╔══
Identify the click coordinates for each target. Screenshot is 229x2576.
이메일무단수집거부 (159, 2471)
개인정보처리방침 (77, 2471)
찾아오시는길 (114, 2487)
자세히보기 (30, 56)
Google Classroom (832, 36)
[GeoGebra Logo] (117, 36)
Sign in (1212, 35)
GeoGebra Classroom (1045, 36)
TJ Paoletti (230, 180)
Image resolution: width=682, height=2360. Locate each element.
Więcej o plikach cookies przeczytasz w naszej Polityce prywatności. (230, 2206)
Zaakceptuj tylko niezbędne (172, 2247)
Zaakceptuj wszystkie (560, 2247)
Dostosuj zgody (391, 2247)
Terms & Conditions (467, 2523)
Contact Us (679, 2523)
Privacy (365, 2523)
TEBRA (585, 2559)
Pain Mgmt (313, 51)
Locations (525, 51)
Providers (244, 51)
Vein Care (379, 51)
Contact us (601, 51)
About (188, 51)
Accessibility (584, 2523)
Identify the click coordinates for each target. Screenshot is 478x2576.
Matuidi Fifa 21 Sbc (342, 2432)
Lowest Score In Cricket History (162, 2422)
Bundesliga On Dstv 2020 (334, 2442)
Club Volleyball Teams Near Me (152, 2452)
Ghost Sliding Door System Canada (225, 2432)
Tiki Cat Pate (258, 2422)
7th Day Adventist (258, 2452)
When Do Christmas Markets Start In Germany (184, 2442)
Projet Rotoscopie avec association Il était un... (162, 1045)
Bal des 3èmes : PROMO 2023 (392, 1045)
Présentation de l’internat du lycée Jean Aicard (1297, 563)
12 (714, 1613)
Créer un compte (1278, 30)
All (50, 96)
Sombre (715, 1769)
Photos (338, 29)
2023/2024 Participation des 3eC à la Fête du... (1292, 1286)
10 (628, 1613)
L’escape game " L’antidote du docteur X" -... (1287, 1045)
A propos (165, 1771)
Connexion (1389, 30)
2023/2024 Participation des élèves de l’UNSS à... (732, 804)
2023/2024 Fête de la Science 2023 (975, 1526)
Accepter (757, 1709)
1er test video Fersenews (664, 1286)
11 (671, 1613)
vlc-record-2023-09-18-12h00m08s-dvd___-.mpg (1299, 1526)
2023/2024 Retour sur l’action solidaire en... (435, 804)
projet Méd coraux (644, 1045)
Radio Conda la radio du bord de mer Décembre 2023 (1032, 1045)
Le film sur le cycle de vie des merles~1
╚══
# Your goal
Once the line containing "Terms & Conditions (467, 2523)" has been retyped, stop. Begin at the first line of the material and reproduce every line up to it exactly.

# Task solution
Identify the click coordinates for each target. Screenshot is 229x2576.
이메일무단수집거부 (159, 2471)
개인정보처리방침 (77, 2471)
찾아오시는길 (114, 2487)
자세히보기 (30, 56)
Google Classroom (832, 36)
[GeoGebra Logo] (117, 36)
Sign in (1212, 35)
GeoGebra Classroom (1045, 36)
TJ Paoletti (230, 180)
Image resolution: width=682, height=2360. Locate each element.
Więcej o plikach cookies przeczytasz w naszej Polityce prywatności. (230, 2206)
Zaakceptuj tylko niezbędne (172, 2247)
Zaakceptuj wszystkie (560, 2247)
Dostosuj zgody (391, 2247)
Terms & Conditions (467, 2523)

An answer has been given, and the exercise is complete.